Developing a high international profile is a key ambition of CNIC, and the establishment and maintenance of contacts and collaborations with centres outside Spain is an area of my job that is set to grow in importance. One of the key projects already launched by the centre is a 6-year postdoctoral training scheme called the Programme 3+3. Under this scheme young scientists work outside Spain for 3 years and then return for a further 3 years to work within the CNIC network. I work with the rest of the Science Policy team on the documentation and forms, publicity, and the initial review of the applications. I also have particular responsibility for developing links with the fellows' host institutions outside Spain, including establishing formal research agreements with them and negotiating our respective intellectual property rights.
Many of these tasks have taken me away from direct contact with lab work and into a more general communication/administration role. I'm finding this variety both stimulating and, as they are areas in which I had no previous experience, challenging!

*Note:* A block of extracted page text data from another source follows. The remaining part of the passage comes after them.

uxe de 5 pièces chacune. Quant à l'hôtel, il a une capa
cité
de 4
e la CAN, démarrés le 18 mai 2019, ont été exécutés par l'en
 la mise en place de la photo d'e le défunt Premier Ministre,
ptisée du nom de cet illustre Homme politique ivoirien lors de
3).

Investigatory skills transplanted from the lab
I can draw on my experience in research in most areas of my new job and, as it turned out, being familiar with the jargon and forms of communication used by scientists is much more important than a knowledge of Spanish. This is obviously the case for the writing and editing work, but applies equally to some of the more administrative tasks: After spending most of my adult life at university I guess I have a good feel for how big institutions are run! More generally, I think a training in science to PhD level gives you invaluable knowledge about how to seek and sift information, and this analytical and questioning mindset is applicable in almost any area. This is an often-made point, but I think it's one many PhDs underestimate--probably because we've been surrounded by others with the same skills and so have come to regard them as normal.

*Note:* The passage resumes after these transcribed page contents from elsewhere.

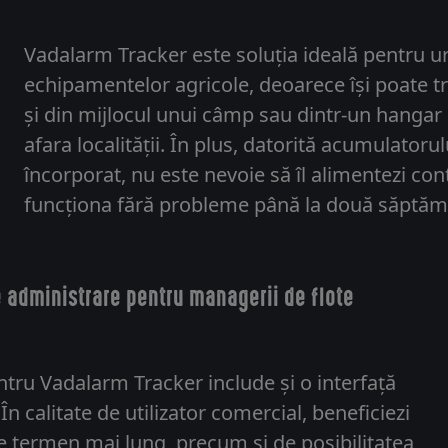
Vadalarm Tracker este soluția ideală pentru ur
echipamentelor agricole, deoarece își poate tr
și din mijlocul unui câmp sau dintr-un hangar p
afara localității. În plus, datorită acumulatoru
încorporat, nu este nevoie să îl alimentezi co
funcționa fără probleme până la două săptămâ
e administrare pentru managerii de flote
tru Vadalarm Tracker include și o interfață
n calitate de utilizator comercial, beneficiezi
e termen mai lung, precum și de posibilitatea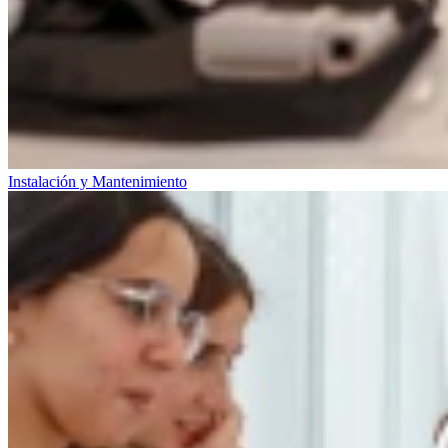
Instalación y Mantenimiento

The fact that I have "been there and done that" gives me an immediate rapport with the researchers here in the centre. This is essential for the editing work, fostering a relaxed and open relationship where questions and criticisms can be exchanged freely. Best of all, I still have the feeling of being "one of them", which I'm sure comes from having a common background and similar outlook. This view is shared by my three Spanish colleagues in the science policy department, who also have science backgrounds (two to postdoc level). A common recollection of our experiences as researchers is the negative impact that patchy, inadequate training programmes and poor career structures have on young scientists' morale. All of us aim to use our present situation to improve that picture.
On the downside, a role as an administrator requires a certain separation and distance, as it normally involves setting limits and imposing procedures. This doesn't always square well with an easy-going relationship. The appreciation of researchers' needs and priorities gained from having been one yourself undoubtedly helps here. But all the same it is sometimes necessary to be insistent or demanding, and this can jar with your researcher colleagues. It can take a while for everyone to adjust to your being on the "other side of the fence", especially if you previously worked at the bench with the same people.
Reflecting on the chain of events that led to me getting this job, the important lessons I've learned are to be clear about what skills you have and what you want to do, to seek out and talk to people who can help you, and to take every opportunity you can to get relevant experience and training. Above all, you should never underestimate the value of the general skills you have acquired as a researcher.